16) Negatives: Anna, the female character is flat, a tool for exploration of male. So the story is very male centric and sexist as women are seen to be inferior. But Gurov recognises or at least has in his psychology that this surface judgment is inadequate and is an obstacle to love and connection. For balance maybe we should read Joyce Carol Oates' version from Anna's POV.
17) Vladimir Nabokov thought LWAL was one of the greatest stories ever. Nabokov said:
"Chekhov was the first among writers to rely so much upon the undercurrents of suggestion to convey a definite meaning."
"Chekhov could never write a good long novel — he was a sprinter, not a stayer. He could not, it seems, hold long enough in focus the pattern of life that his genius perceived here and there: he could retain it in its patchy vividness just long enough to make a short story out of it, but it refused to keep bright and detailed as it should keep if it had to be turned into a long and sustained novel."
18) Nabokov's points on LWAL:
"We will now repeat the different features that are typical for this and other Chekhov tales.
"First: The story is told in the most natural way possible, not beside the after-dinner fireplace as with Turgenevor Maupassant but in the way one person relates to another the most important things in his life, slowly and yet without a break, in a slightly subdued voice.
"Second: Exact and rich characterization is attained by a careful selection and careful distribution of minute but striking features, with perfect contempt for the sustained description, repetition, and strong emphasis of ordinary authors. In this or that description one detail is chosen to illume the whole setting."
"Third: There is no special moral to be drawn and no special message to be received. Compare this to the special delivery stories of Gorki or Thomas Mann."
"Fourth :The story is based on a system of waves, on the shades of this or that mood. If in Gorki's world the molecules forming it are matter, here, in Chekhov, we get a world of waves instead of particles of matter, which, incidentally, is a nearer approach to the modern scientific understanding of the universe."
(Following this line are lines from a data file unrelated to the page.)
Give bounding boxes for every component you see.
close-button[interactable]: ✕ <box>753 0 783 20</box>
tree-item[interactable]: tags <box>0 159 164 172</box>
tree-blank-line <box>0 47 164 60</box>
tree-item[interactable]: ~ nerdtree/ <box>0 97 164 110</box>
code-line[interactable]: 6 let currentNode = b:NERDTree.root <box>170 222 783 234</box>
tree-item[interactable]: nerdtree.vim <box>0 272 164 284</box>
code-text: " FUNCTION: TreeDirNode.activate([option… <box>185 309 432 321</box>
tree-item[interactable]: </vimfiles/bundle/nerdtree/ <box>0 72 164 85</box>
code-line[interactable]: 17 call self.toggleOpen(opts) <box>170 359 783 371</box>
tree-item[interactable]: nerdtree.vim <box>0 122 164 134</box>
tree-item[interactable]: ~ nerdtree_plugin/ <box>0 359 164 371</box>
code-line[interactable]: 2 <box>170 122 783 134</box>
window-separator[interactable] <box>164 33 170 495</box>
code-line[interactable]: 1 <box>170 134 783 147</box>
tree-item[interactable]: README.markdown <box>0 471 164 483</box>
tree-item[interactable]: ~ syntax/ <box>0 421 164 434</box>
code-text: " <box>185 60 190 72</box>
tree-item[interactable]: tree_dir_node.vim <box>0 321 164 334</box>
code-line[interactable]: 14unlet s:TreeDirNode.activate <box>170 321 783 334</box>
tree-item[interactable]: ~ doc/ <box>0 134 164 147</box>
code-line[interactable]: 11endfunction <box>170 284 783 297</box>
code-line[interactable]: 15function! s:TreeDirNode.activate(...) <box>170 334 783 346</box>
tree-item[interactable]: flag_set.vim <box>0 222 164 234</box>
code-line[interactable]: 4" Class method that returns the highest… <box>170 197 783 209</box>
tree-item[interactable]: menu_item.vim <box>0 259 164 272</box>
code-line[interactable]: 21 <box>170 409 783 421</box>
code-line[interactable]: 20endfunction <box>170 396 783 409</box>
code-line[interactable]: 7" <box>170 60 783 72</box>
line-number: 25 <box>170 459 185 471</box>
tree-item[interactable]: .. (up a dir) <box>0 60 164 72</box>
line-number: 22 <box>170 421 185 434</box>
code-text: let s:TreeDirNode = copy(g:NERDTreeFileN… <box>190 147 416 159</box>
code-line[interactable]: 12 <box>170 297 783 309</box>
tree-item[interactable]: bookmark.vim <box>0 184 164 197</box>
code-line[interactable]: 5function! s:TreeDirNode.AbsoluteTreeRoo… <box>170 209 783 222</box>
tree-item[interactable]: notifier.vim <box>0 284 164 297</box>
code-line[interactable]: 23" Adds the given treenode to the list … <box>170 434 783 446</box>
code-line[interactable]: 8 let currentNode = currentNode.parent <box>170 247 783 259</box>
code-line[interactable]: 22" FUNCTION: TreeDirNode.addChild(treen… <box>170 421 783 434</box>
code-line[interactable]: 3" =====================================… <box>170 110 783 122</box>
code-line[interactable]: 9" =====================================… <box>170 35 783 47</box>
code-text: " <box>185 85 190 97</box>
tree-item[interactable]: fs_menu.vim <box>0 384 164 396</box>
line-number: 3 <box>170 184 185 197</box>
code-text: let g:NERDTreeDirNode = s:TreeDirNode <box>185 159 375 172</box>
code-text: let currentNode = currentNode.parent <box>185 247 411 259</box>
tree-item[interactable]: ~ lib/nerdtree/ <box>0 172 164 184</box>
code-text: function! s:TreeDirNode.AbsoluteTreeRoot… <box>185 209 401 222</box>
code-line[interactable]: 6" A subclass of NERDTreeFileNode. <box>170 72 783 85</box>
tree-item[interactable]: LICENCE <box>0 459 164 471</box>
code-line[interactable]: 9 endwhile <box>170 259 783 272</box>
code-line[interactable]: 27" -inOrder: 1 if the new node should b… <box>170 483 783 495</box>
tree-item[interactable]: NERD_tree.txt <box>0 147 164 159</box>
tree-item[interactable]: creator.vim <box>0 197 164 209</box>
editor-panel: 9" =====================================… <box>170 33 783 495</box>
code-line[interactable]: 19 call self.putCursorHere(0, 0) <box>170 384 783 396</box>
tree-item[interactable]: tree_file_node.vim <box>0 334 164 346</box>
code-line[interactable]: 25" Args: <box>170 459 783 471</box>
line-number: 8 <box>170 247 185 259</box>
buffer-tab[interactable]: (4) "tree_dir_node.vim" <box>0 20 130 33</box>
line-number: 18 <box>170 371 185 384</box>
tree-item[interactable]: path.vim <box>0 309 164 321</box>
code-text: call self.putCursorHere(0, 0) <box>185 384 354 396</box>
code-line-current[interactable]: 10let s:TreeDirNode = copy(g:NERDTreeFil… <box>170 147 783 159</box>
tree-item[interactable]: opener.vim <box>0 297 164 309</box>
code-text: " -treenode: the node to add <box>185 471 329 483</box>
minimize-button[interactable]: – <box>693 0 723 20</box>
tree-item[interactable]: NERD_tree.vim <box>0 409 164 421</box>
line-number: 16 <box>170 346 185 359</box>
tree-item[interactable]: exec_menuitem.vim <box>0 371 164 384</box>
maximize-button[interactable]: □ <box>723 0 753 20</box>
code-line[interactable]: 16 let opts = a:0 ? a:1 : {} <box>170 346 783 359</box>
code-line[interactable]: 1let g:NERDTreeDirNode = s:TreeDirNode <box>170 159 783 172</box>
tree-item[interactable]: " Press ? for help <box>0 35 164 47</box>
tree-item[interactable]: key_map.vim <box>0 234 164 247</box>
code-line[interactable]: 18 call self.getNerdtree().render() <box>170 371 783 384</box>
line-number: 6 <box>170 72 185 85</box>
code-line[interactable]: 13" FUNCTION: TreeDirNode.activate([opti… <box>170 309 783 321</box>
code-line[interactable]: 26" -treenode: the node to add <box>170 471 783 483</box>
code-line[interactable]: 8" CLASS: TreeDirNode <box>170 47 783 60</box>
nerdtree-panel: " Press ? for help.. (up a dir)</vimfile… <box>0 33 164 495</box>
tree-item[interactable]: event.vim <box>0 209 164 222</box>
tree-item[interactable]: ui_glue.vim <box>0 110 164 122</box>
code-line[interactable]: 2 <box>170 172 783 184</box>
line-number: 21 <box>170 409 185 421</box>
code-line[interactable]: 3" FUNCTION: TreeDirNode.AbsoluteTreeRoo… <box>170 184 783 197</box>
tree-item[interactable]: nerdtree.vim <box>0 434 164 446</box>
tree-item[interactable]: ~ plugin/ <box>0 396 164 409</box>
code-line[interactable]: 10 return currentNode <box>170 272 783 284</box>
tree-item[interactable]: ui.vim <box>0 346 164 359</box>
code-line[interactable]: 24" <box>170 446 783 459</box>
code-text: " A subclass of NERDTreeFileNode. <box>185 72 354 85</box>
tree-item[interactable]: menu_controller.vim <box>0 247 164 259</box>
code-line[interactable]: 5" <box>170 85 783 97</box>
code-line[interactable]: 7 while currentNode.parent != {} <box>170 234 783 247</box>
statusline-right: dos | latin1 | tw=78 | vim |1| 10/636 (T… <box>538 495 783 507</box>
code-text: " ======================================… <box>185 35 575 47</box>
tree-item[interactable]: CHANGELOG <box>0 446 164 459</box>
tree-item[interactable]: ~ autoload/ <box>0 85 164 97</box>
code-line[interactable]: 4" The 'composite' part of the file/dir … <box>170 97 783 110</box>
"Fifth: The contrast of poetry and prose stressed here and there with such insight and humor is, in the long run, a contrast only for the heroes; in reality we feel, and this is again typical of authentic genius, that for Chekhov the lofty and the base are not different, that the slice of watermelon and the violet sea, and the hands of the town-governor, are essential points of the "beauty plus pity" of the world."
"Sixth: The story does not really end, for as long as people are alive, there is no possible and definite conclusion to their troubles or hopes or dreams."
"Seventh: The storyteller seems to keep going out of his way to allude to trifles, every one of which in another type of story would mean a signpost denoting a turn in the action — for instance, the two boys at the theatre would be eavesdroppers, and rumors would spread, or the inkstand would mean a letter changing the course of the story; but just because these trifles are meaningless, they are all-important in giving the real atmosphere of this particular story."